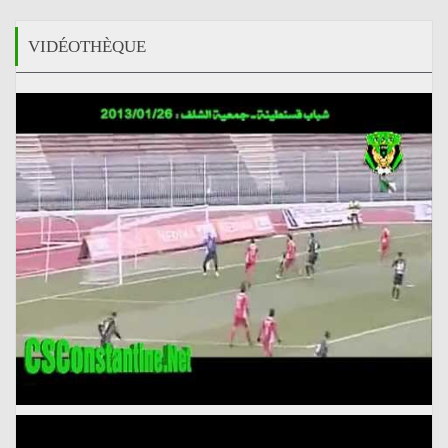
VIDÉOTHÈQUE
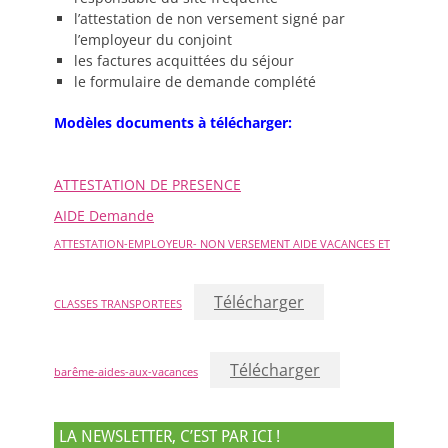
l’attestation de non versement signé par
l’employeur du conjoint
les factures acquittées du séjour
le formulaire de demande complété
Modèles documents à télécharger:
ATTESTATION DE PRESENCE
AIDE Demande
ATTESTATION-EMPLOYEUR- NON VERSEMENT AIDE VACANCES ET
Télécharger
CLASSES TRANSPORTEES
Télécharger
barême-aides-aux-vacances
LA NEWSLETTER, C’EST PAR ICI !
++++++
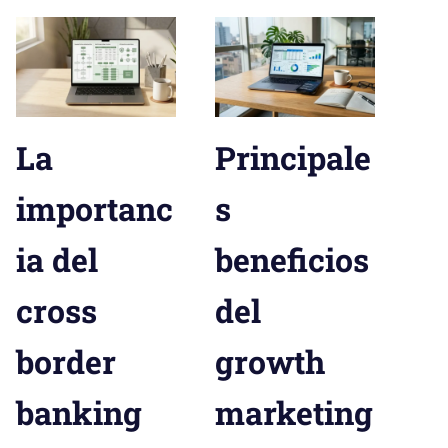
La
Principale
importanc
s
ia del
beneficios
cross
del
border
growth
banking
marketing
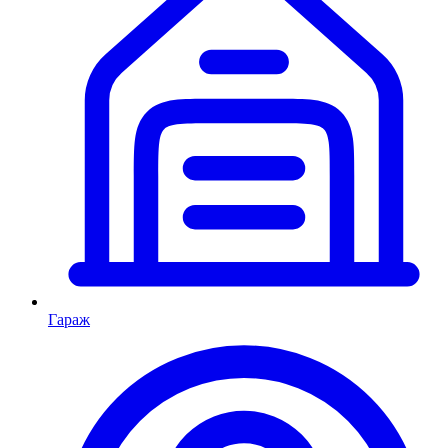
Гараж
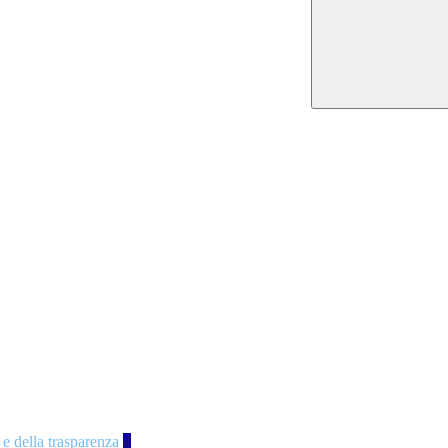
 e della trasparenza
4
++++++
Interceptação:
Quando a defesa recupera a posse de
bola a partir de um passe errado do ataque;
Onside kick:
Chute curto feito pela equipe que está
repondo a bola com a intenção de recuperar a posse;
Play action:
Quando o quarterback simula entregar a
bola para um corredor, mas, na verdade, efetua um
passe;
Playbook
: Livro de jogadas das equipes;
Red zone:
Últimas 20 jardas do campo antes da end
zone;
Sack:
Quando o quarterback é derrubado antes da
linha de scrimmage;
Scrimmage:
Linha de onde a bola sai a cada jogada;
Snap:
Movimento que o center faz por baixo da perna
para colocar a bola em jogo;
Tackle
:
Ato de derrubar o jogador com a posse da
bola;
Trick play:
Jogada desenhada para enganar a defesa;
++++++
**Description of the task**
Return only the stretch of the material above from the line holding "Ato de derrubar o jogador com a posse da" through the line holding "Jogada desenhada para enganar a defesa;", copied exactly.

**Response box**
Ato de derrubar o jogador com a posse da
bola;
Trick play:
Jogada desenhada para enganar a defesa;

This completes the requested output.